WORK REQUIRED: Look through the entries below and show every line containing the word "justice".

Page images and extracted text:
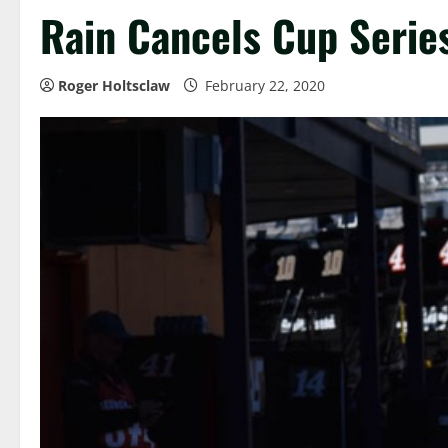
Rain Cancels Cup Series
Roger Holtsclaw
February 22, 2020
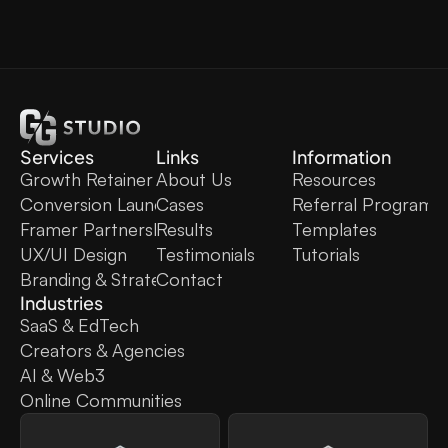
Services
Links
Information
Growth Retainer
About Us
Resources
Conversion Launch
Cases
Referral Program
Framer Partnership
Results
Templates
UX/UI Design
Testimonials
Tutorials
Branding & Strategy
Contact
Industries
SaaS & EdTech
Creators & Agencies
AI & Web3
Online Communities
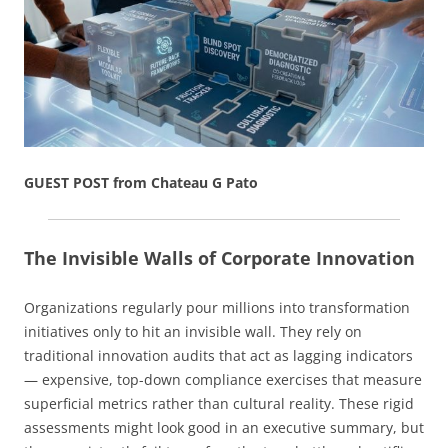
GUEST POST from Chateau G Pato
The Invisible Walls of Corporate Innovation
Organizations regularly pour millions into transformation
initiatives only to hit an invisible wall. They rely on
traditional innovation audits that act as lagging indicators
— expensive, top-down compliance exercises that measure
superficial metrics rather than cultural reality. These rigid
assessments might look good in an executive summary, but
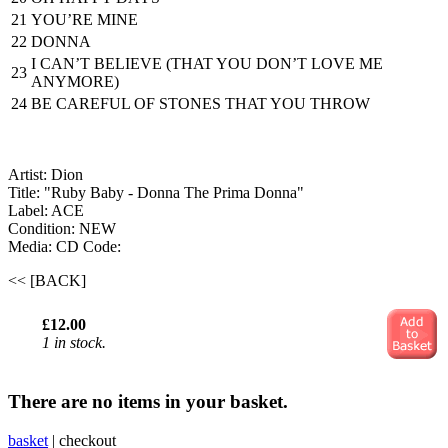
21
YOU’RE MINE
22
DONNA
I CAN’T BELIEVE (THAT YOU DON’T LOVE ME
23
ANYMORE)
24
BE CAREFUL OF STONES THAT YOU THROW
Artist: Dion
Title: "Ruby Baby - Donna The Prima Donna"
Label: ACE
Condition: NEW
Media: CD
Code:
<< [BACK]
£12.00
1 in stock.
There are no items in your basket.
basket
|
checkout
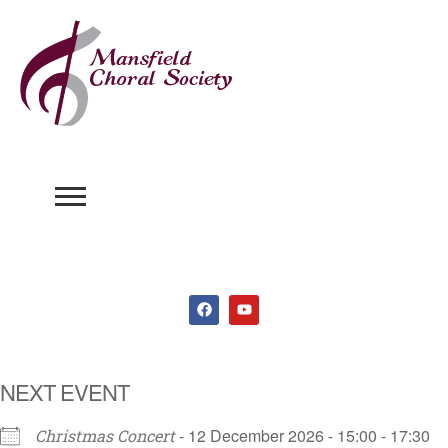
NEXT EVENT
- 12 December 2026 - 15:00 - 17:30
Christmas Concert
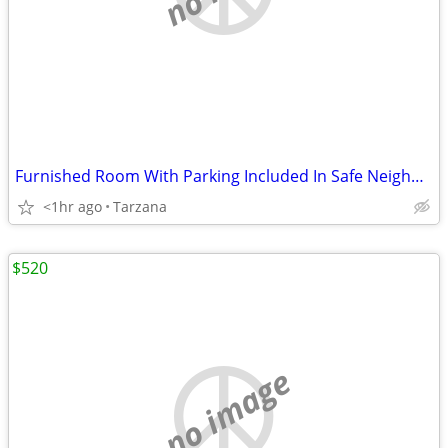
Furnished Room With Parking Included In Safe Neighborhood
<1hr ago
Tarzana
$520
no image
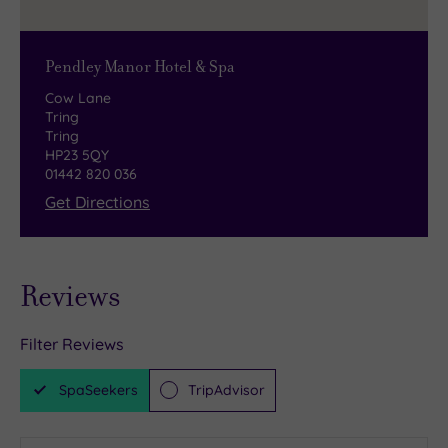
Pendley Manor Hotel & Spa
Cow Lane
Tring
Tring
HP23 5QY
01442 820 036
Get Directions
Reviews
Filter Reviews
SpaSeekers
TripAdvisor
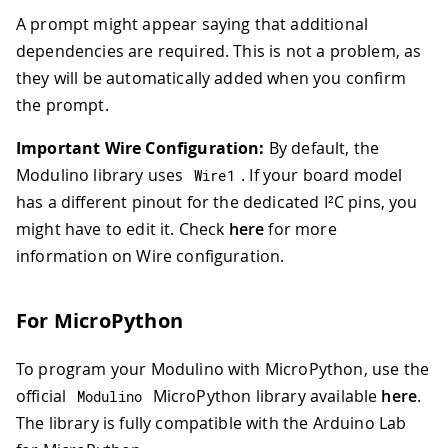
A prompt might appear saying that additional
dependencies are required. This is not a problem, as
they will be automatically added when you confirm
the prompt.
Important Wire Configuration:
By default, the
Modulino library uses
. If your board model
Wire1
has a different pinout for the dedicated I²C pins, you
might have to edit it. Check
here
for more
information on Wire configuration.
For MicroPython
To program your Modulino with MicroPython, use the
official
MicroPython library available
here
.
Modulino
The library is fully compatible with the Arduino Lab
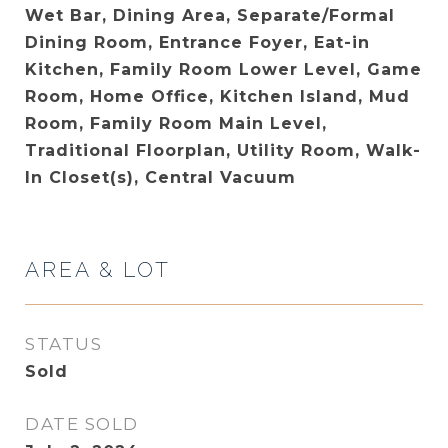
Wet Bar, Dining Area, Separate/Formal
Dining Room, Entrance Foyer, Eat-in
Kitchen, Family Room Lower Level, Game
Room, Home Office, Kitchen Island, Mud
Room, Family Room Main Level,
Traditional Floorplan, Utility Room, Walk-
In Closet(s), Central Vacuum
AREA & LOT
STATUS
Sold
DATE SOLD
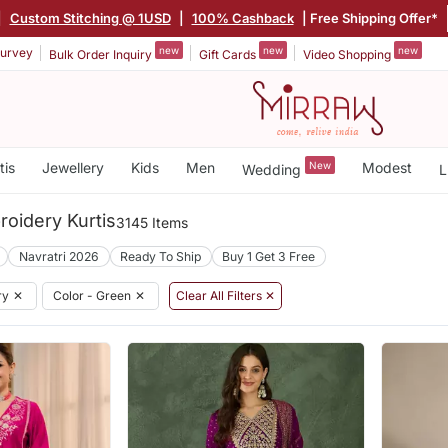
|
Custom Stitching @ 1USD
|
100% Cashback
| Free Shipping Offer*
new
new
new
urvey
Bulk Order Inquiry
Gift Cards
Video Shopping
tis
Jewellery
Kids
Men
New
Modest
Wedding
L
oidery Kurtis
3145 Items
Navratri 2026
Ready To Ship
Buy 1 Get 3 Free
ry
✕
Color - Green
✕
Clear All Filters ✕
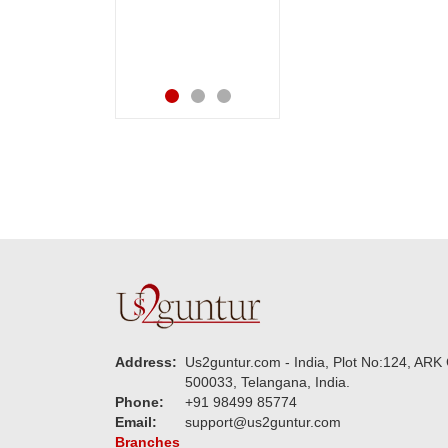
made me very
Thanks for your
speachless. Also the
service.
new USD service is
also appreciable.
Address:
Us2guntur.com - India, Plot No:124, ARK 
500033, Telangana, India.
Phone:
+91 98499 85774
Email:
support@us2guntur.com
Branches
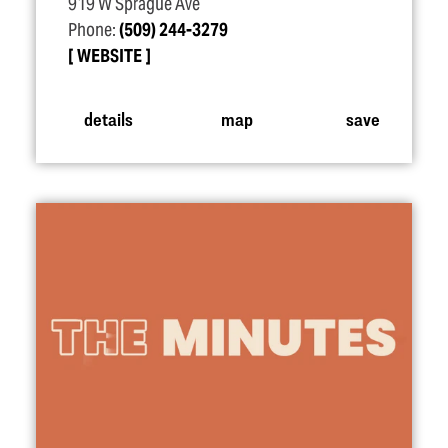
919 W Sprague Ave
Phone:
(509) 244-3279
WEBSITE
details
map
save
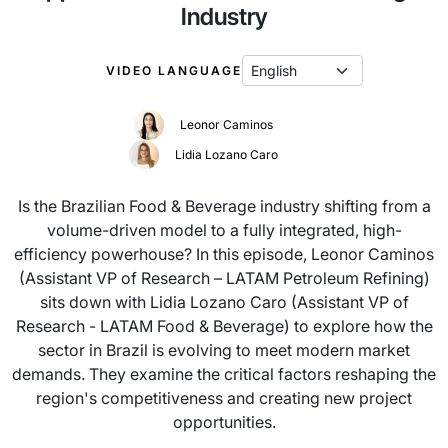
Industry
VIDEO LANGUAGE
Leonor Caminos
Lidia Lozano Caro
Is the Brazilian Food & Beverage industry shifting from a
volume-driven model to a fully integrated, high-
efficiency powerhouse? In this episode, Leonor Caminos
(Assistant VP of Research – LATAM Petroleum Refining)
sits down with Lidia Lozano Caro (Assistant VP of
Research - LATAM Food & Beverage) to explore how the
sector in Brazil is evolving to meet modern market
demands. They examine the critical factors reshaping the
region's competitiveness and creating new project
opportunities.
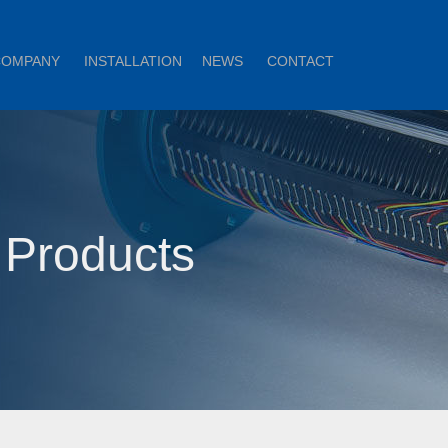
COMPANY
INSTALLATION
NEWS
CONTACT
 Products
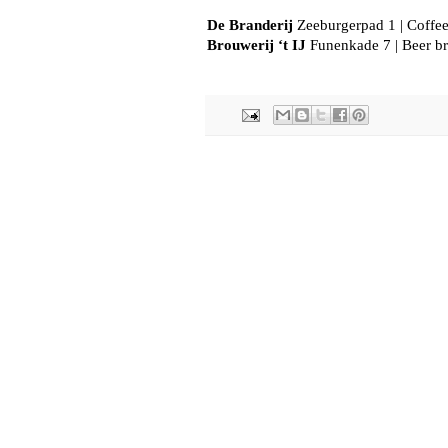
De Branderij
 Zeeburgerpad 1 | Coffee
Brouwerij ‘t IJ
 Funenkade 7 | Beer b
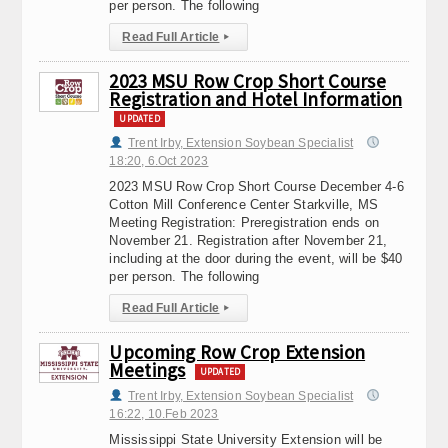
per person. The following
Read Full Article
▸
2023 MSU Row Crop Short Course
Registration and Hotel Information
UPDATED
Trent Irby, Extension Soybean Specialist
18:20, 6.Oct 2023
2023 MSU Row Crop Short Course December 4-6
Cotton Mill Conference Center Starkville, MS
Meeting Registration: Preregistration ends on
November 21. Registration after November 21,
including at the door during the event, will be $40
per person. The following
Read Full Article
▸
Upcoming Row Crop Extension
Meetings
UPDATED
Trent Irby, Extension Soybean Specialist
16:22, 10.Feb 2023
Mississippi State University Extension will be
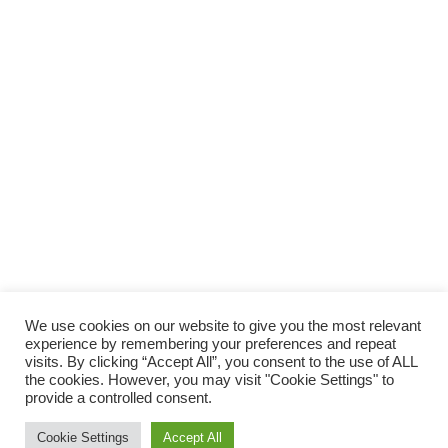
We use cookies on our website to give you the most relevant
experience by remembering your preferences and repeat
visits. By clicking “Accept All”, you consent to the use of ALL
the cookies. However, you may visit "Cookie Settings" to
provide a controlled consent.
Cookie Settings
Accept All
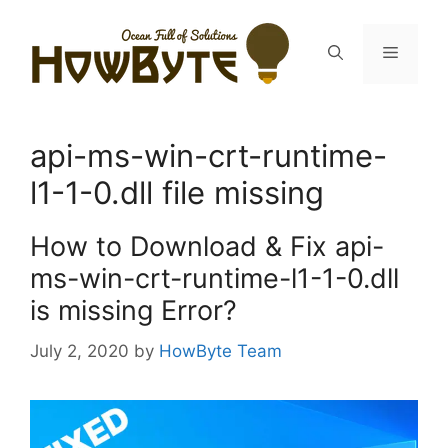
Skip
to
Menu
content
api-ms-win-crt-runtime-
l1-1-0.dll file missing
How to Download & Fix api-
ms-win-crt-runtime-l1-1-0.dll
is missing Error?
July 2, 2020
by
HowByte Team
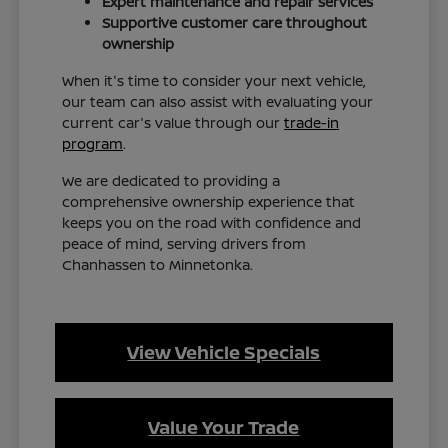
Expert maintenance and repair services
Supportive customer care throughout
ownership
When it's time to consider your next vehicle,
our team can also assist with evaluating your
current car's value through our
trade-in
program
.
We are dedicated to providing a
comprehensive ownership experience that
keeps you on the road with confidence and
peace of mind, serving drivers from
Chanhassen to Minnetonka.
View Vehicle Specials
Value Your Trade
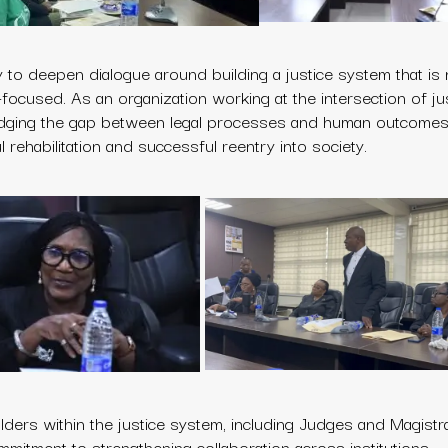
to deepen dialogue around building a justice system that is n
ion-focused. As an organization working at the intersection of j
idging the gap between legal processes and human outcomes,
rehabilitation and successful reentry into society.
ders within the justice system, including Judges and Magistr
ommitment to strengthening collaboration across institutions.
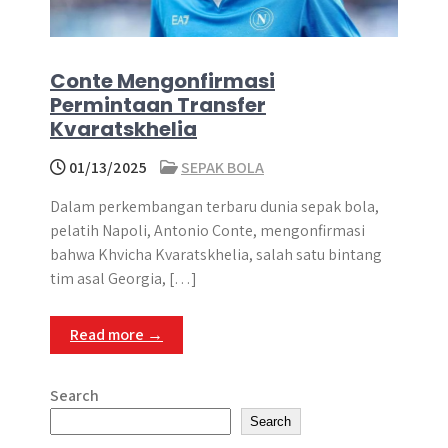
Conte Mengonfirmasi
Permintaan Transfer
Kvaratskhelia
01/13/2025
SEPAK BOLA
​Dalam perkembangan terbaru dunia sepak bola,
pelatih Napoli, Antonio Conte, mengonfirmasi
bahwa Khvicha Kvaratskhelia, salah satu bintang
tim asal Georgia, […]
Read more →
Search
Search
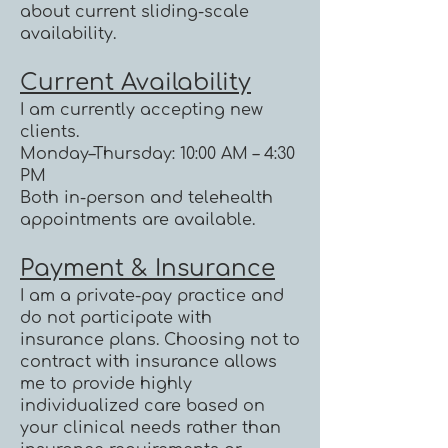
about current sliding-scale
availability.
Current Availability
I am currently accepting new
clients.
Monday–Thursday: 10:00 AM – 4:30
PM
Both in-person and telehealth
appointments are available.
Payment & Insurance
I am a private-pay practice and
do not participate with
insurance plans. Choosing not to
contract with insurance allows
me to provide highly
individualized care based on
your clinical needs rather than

YOUR SOLUTION:
to deepen dialogue around building a justice system that is n
ders within the justice system, including Judges and Magistr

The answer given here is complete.